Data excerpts
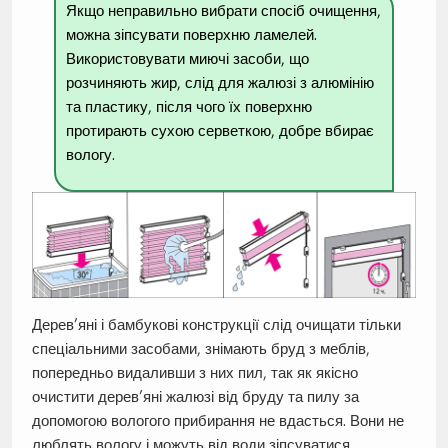
Якщо неправильно вибрати спосіб очищення,
можна зіпсувати поверхню ламелей.
Використовувати миючі засоби, що
розчиняють жир, слід для жалюзі з алюмінію
та пластику, після чого їх поверхню
протирають сухою серветкою, добре вбирає
вологу.
Дерев’яні і бамбукові конструкції слід очищати тільки
спеціальними засобами, знімають бруд з меблів,
попередньо видаливши з них пил, так як якісно
очистити дерев’яні жалюзі від бруду та пилу за
допомогою вологого прибирання не вдасться. Вони не
люблять вологу і можуть від води зіпсуватися.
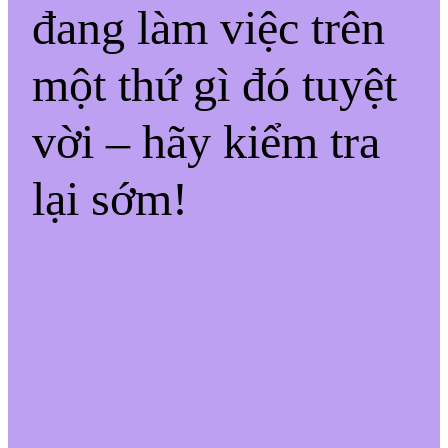
đang làm việc trên
một thứ gì đó tuyệt
vời – hãy kiểm tra
lại sớm!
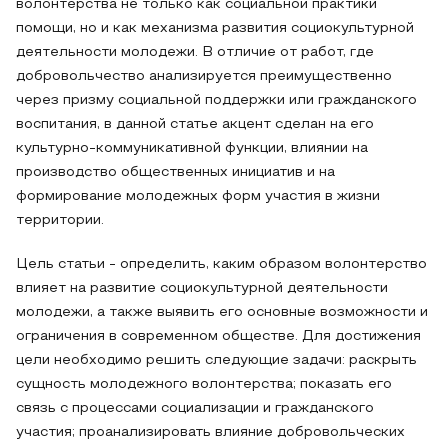
волонтерства не только как социальной практики
помощи, но и как механизма развития социокультурной
деятельности молодежи. В отличие от работ, где
добровольчество анализируется преимущественно
через призму социальной поддержки или гражданского
воспитания, в данной статье акцент сделан на его
культурно-коммуникативной функции, влиянии на
производство общественных инициатив и на
формирование молодежных форм участия в жизни
территории.
Цель статьи - определить, каким образом волонтерство
влияет на развитие социокультурной деятельности
молодежи, а также выявить его основные возможности и
ограничения в современном обществе. Для достижения
цели необходимо решить следующие задачи: раскрыть
сущность молодежного волонтерства; показать его
связь с процессами социализации и гражданского
участия; проанализировать влияние добровольческих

◆ **Exercise brief**
With the pictures removed, return the data above word for word.

◆ **Solution to the problem**
Якщо неправильно вибрати спосіб очищення,
можна зіпсувати поверхню ламелей.
Використовувати миючі засоби, що
розчиняють жир, слід для жалюзі з алюмінію
та пластику, після чого їх поверхню
протирають сухою серветкою, добре вбирає
вологу.
Дерев’яні і бамбукові конструкції слід очищати тільки
спеціальними засобами, знімають бруд з меблів,
попередньо видаливши з них пил, так як якісно
очистити дерев’яні жалюзі від бруду та пилу за
допомогою вологого прибирання не вдасться. Вони не
люблять вологу і можуть від води зіпсуватися.
đang làm việc trên
một thứ gì đó tuyệt
vời – hãy kiểm tra
lại sớm!
волонтерства не только как социальной практики
помощи, но и как механизма развития социокультурной
деятельности молодежи. В отличие от работ, где
добровольчество анализируется преимущественно
через призму социальной поддержки или гражданского
воспитания, в данной статье акцент сделан на его
культурно-коммуникативной функции, влиянии на
производство общественных инициатив и на
формирование молодежных форм участия в жизни
территории.
Цель статьи - определить, каким образом волонтерство
влияет на развитие социокультурной деятельности
молодежи, а также выявить его основные возможности и
ограничения в современном обществе. Для достижения
цели необходимо решить следующие задачи: раскрыть
сущность молодежного волонтерства; показать его
связь с процессами социализации и гражданского
участия; проанализировать влияние добровольческих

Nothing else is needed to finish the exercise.